Foreign PEs to continue profit booking in near-term

Image
Press Trust of India Mumbai
Last Updated : Jan 21 2013 | 2:31 AM IST

Foreign private equity funds are expected to continue booking profits in the Indian financial services space in the near-term, according to experts.

In the recent past, foreign PEs like Carlyle Group, Warburg Pincus, Temasek Holdings along with sovereign wealth fund of Malaysia, Khazanah Nasional, have sold their investments either partially or full in financial services companies.
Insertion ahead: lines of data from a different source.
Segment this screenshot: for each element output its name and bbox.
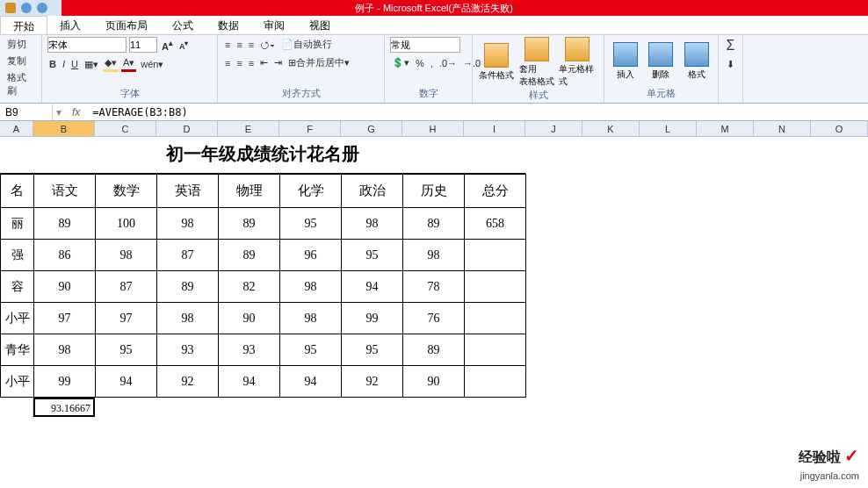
tab-data[interactable]: 数据	[206, 16, 251, 34]
autosum-icon[interactable]: Σ	[725, 37, 737, 54]
column-headers: A B C D E F G H I J K L M N O	[0, 121, 868, 137]
cut-button[interactable]: 剪切	[5, 37, 28, 52]
table-row: 丽891009889959889658	[1, 208, 526, 240]
percent-icon[interactable]: %	[414, 57, 426, 69]
col-header-G[interactable]: G	[341, 121, 402, 136]
fx-icon[interactable]: fx	[65, 106, 87, 118]
bold-button[interactable]: B	[47, 58, 58, 70]
th-chemistry[interactable]: 化学	[280, 175, 342, 208]
shrink-font-icon[interactable]: A▾	[177, 39, 191, 52]
th-history[interactable]: 历史	[403, 175, 465, 208]
th-politics[interactable]: 政治	[342, 175, 403, 208]
font-family-select[interactable]	[47, 37, 127, 53]
col-header-L[interactable]: L	[640, 121, 697, 136]
col-header-E[interactable]: E	[218, 121, 279, 136]
copy-button[interactable]: 复制	[5, 54, 28, 68]
align-bottom-icon[interactable]: ≡	[247, 39, 256, 51]
formula-bar: B9 ▾ fx =AVERAGE(B3:B8)	[0, 104, 868, 121]
col-header-D[interactable]: D	[156, 121, 218, 136]
th-physics[interactable]: 物理	[219, 175, 280, 208]
cell-styles-button[interactable]: 单元格样式	[559, 37, 596, 88]
group-styles-label: 样式	[478, 88, 598, 103]
col-header-N[interactable]: N	[754, 121, 811, 136]
watermark: 经验啦 ✓ jingyanla.com	[799, 445, 859, 483]
col-header-B[interactable]: B	[33, 121, 95, 136]
th-name[interactable]: 名	[1, 175, 34, 208]
data-table: 名 语文 数学 英语 物理 化学 政治 历史 总分 丽8910098899598…	[0, 174, 526, 398]
dropdown-icon[interactable]: ▾	[53, 106, 65, 118]
tab-view[interactable]: 视图	[297, 16, 343, 34]
col-header-O[interactable]: O	[811, 121, 868, 136]
formula-input[interactable]: =AVERAGE(B3:B8)	[87, 104, 868, 120]
th-chinese[interactable]: 语文	[34, 175, 96, 208]
th-total[interactable]: 总分	[465, 175, 526, 208]
table-row: 强86988789969598	[1, 240, 526, 271]
name-box[interactable]: B9	[0, 104, 53, 120]
table-row: 小平97979890989976	[1, 303, 526, 334]
fill-icon[interactable]: ⬇	[725, 58, 736, 71]
orientation-icon[interactable]: ⭯▾	[258, 39, 277, 51]
border-icon[interactable]: ▦▾	[83, 58, 100, 71]
group-font-label: 字体	[47, 86, 212, 101]
table-row: 青华98959393959589	[1, 334, 526, 366]
indent-inc-icon[interactable]: ⇥	[272, 56, 284, 69]
header-row: 名 语文 数学 英语 物理 化学 政治 历史 总分	[1, 175, 526, 208]
tab-layout[interactable]: 页面布局	[93, 16, 160, 34]
save-icon[interactable]	[5, 3, 16, 13]
col-header-H[interactable]: H	[402, 121, 464, 136]
align-center-icon[interactable]: ≡	[235, 57, 243, 69]
col-header-J[interactable]: J	[525, 121, 582, 136]
col-header-C[interactable]: C	[95, 121, 156, 136]
ribbon: 剪切 复制 格式刷 A▴ A▾ B I U ▦▾ ◆▾ A▾ wén▾ 字体	[0, 35, 868, 104]
wrap-text-button[interactable]: 📄自动换行	[279, 37, 334, 52]
italic-button[interactable]: I	[61, 58, 67, 70]
format-table-button[interactable]: 套用 表格格式	[518, 37, 555, 88]
format-cells-button[interactable]: 格式	[681, 42, 712, 81]
group-cells-label: 单元格	[610, 86, 712, 101]
col-header-A[interactable]: A	[0, 121, 33, 136]
comma-icon[interactable]: ,	[429, 57, 435, 69]
redo-icon[interactable]	[37, 3, 47, 13]
insert-cells-button[interactable]: 插入	[610, 42, 641, 81]
title-bar: 例子 - Microsoft Excel(产品激活失败)	[0, 0, 868, 16]
table-row: 小平99949294949290	[1, 366, 526, 398]
format-painter-button[interactable]: 格式刷	[5, 70, 36, 98]
tab-insert[interactable]: 插入	[47, 16, 93, 34]
conditional-format-button[interactable]: 条件格式	[478, 43, 515, 82]
merge-center-button[interactable]: ⊞合并后居中▾	[286, 55, 351, 70]
grow-font-icon[interactable]: A▴	[160, 37, 175, 53]
group-align-label: 对齐方式	[223, 86, 379, 101]
delete-cells-button[interactable]: 删除	[645, 42, 676, 81]
align-middle-icon[interactable]: ≡	[235, 39, 243, 51]
font-size-select[interactable]	[129, 37, 157, 53]
tab-home[interactable]: 开始	[0, 16, 47, 34]
col-header-M[interactable]: M	[697, 121, 754, 136]
tab-formula[interactable]: 公式	[160, 16, 206, 34]
worksheet: A B C D E F G H I J K L M N O 初一年级成绩统计花名…	[0, 121, 868, 417]
sheet-title[interactable]: 初一年级成绩统计花名册	[0, 137, 525, 174]
fill-color-icon[interactable]: ◆▾	[103, 56, 119, 72]
font-color-icon[interactable]: A▾	[121, 56, 136, 72]
col-header-I[interactable]: I	[464, 121, 525, 136]
col-header-K[interactable]: K	[582, 121, 640, 136]
phonetic-icon[interactable]: wén▾	[139, 58, 165, 71]
active-cell[interactable]: 93.16667	[33, 398, 95, 417]
tab-review[interactable]: 审阅	[251, 16, 297, 34]
indent-dec-icon[interactable]: ⇤	[258, 56, 270, 69]
undo-icon[interactable]	[21, 3, 32, 13]
increase-decimal-icon[interactable]: .0→	[438, 57, 459, 69]
align-right-icon[interactable]: ≡	[247, 57, 256, 69]
underline-button[interactable]: U	[69, 58, 80, 70]
align-left-icon[interactable]: ≡	[223, 57, 232, 69]
th-math[interactable]: 数学	[96, 175, 157, 208]
ribbon-tabs: 开始 插入 页面布局 公式 数据 审阅 视图	[0, 16, 868, 35]
align-top-icon[interactable]: ≡	[223, 39, 232, 51]
group-number-label: 数字	[390, 86, 467, 101]
quick-access-toolbar	[0, 0, 61, 16]
check-icon: ✓	[844, 446, 859, 465]
number-format-select[interactable]	[390, 37, 460, 53]
th-english[interactable]: 英语	[157, 175, 219, 208]
table-row: 容90878982989478	[1, 271, 526, 303]
col-header-F[interactable]: F	[279, 121, 341, 136]
currency-icon[interactable]: 💲▾	[390, 56, 411, 69]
"Recent exits of some of the foreign PE players are pure profit booking. This trend is likely to continue in the near-term. However, foreign fund houses will remain invested in the financial services sector in the long-run to cash in the growth opportunities in this sector," investment banking firm Ladderup managing director Sunil Goyal told PTI here.

He also said profit-booking is necessary for fund houses to raise capital for further investments.

While Khazanah on Monday sold its entire holding in private sector lender Yes Bank for about $110 million through block deals, US private-equity giant Carlyle Group sold a quarter of its stake in the country's top mortgage lender Housing Development Finance Corp (HDFC) for $270 million last month.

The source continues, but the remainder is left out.